Self-Indexing: Investor Friend Or Foe?

September 25, 2012

If BlackRock gets the green light to self-index, the world of ETFs may never be the same.


Self-indexing in the ETF industry is hardly a new phenomenon. In fact, many ETF providers such as WisdomTree and IndexIQ have successfully built entire business models that rely solely on in-house index creation.

But up until recently self-indexing had been pretty much confined to niche strategies, and that’s a state of affairs that will no longer prevail if iShares, the world’s biggest ETF company, jumps into the self-indexing game.

In the summer of 2011, BlackRock—iShares’ parent company—filed paperwork with U.S. regulators seeking permission to self-index its exchange-traded funds. iShares offers a vast roster of funds that tap into just about every segment of the market.

Having iShares possibly join the likes of WisdomTree and IndexIQ as companies that create benchmarks for their own funds would certainly shake up the status quo for big and influential index providers such as S&P Dow Jones Indices, MSCI, Russell and FTSE, to name a few.

“No one had a beef with WisdomTree and IndexIQ,” said Kathleen Moriarty, an attorney with Katten Muchin Rosenman LLP in New York who had a hand in writing some of the early self-indexing petitions submitted to the Securities and Exchange Commission. “They were indexing firms that believed in their indexes and wanted to create products around those indexes,” Moriarty said.

“What interests me is that it seems like people are all of a sudden flipping out, and I think it’s because BlackRock is deciding to do self-indexing. BlackRock was not in the index game originally, so it has a different profile than the original two firms,” Moriarty said.

BlackRock looking to join the ranks of self-indexing ETF providers has indeed triggered a wave of controversy, with some saying that the do-it-yourself approach to indexing ETFs does nothing but open the door to conflicts of interest and mismanagement, with the questionable benefit of lower cost promises to investors.

Controversy notwithstanding, a series of interviews IndexUniverse did with industry heavyweights pointed to one conclusion, namely that whether self-indexing is a good trend for investors is really in the eyes of the beholder.

Devil's In The Details

For one, companies like WisdomTree and IndexIQ have successfully dodged much of criticism directed at the self-indexing movement because what they serve up is anything but plain-vanilla funds.

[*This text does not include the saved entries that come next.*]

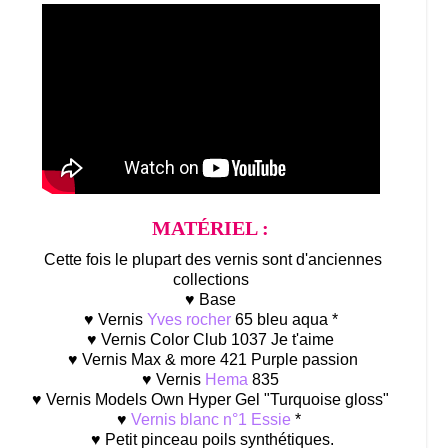
MATÉRIEL :
Cette fois le plupart des vernis sont d'anciennes
collections
♥ Base
♥ Vernis
Yves rocher
65 bleu aqua *
♥ Vernis Color Club 1037 Je t'aime
♥ Vernis Max & more 421 Purple passion
♥ Vernis
Hema
835
♥ Vernis Models Own Hyper Gel "Turquoise gloss"
♥
Vernis blanc n°1 Essie
*
♥ Petit pinceau poils synthétiques.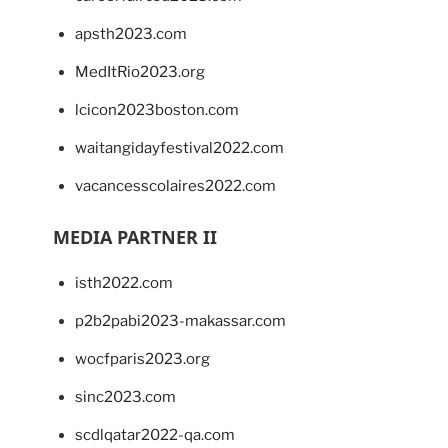
apsth2023.com
MedItRio2023.org
lcicon2023boston.com
waitangidayfestival2022.com
vacancesscolaires2022.com
MEDIA PARTNER II
isth2022.com
p2b2pabi2023-makassar.com
wocfparis2023.org
sinc2023.com
scdlqatar2022-qa.com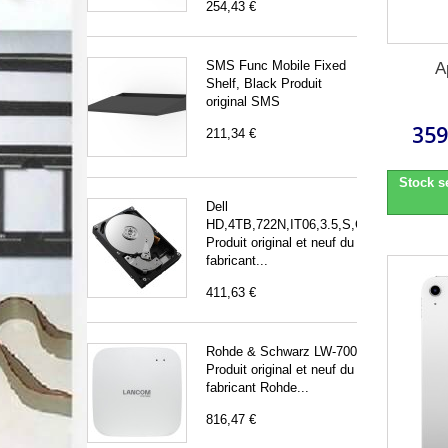
254,43 €
SMS Func Mobile Fixed
A
Shelf, Black Produit
original SMS
359
211,34 €
Stock s
Dell
HD,4TB,722N,IT06,3.5,S,CM,EC
Produit original et neuf du
fabricant...
411,63 €
Rohde & Schwarz LW-700
Produit original et neuf du
fabricant Rohde...
816,47 €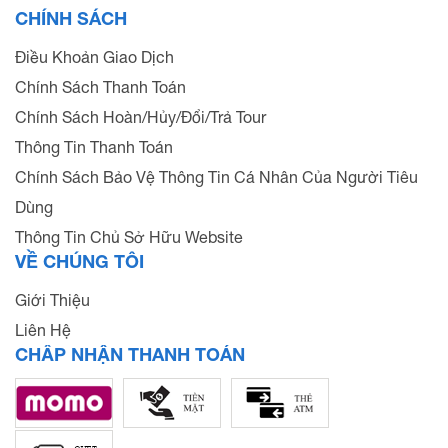
CHÍNH SÁCH
Điều Khoản Giao Dịch
Chính Sách Thanh Toán
Chính Sách Hoàn/Hủy/Đổi/Trả Tour
Thông Tin Thanh Toán
Chính Sách Bảo Vệ Thông Tin Cá Nhân Của Người Tiêu
Dùng
Thông Tin Chủ Sở Hữu Website
VỀ CHÚNG TÔI
Giới Thiệu
Liên Hệ
CHẤP NHẬN THANH TOÁN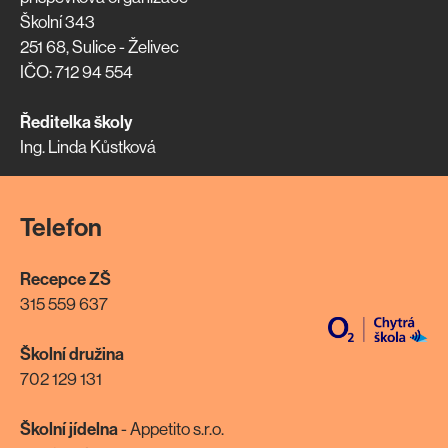
Školní 343
251 68, Sulice - Želivec
IČO: 712 94 554
Ředitelka školy
Ing. Linda Kůstková
Telefon
Recepce ZŠ
315 559 637
Školní družina
702 129 131
Školní jídelna
- Appetito s.r.o.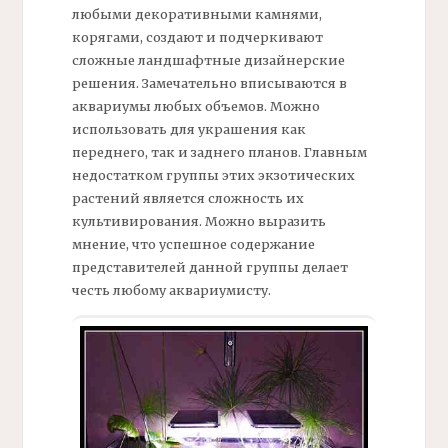
любыми декоративными камнями,
корягами, создают и подчеркивают
сложные ландшафтные дизайнерские
решения. Замечательно вписываются в
аквариумы любых объемов. Можно
использовать для украшения как
переднего, так и заднего планов. Главным
недостатком группы этих экзотических
растений является сложность их
культивирования. Можно выразить
мнение, что успешное содержание
представителей данной группы делает
честь любому аквариумисту.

In other words, they’re not reinventing the S&P 500, and nor do they want to.

In fact, one head of a self-indexing firm went as far as to say that if he were ever to launch an S&P 500-like fund, he would be giving S&P Dow Jones Indices a call.

Instead, the strategies they have put into ETF wrappers are off-the-beaten path enough to arguably make in-house index methodology creation and management a necessity. That’s because third-party index providers might not be prepared to meet these companies’ needs, so the argument goes.

“For us, it’s really all about quality control and oversight of our products,” Adam Patti, the chief executive officer of Rye Brook, N.Y.-based IndexIQ said in a telephone interview.

In IndexIQ’s case, the company creates the methodology, runs the models, but delegates the actual index calculation to a third party, or S&P Dow Jones.

That delegation of calculation is something that goes unnoticed by many, S&P Dow Jones Indices' Alex Matturri said. Indeed, the giant index provider has many layers of offerings, some of which include calculating indexes that don’t carry the S&P Dow name brand, as is the case for IndexIQ benchmarks.

“The decision to self-index is less related to cost, but more related to quality control,” Patti said. “It’s very costly to build your own research team and maintain an index unit.” he said, arguing that unless a company has enough scale to absorb those costs, it makes no sense for ETF providers to self-index for the sake of lowering costs to investors.

The Low-Cost Imperative


“Before ETFs, when you were an index provider—like an S&P or a Russell—you sold your intellectual property, or you licensed your intellectual property for a flat fee, so when Vanguard had their Vanguard 500 fund, they paid S&P a flat fee of $100,000 or something,” Jonathan Steinberg, WisdomTree’s chief executive officer, said in a recent interview.


It wasn’t until ETFs that the index providers changed their business model and started to charge on growth and assets, thus participating in the growth of the funds” he said.

That “participation” in the growth of these funds is what’s making licensing of third-party indexes a costly proposition as ETFs grow in size. By extension, rising costs have become one of the arguments self-indexers use to justify their decision to bypass the independent index providers.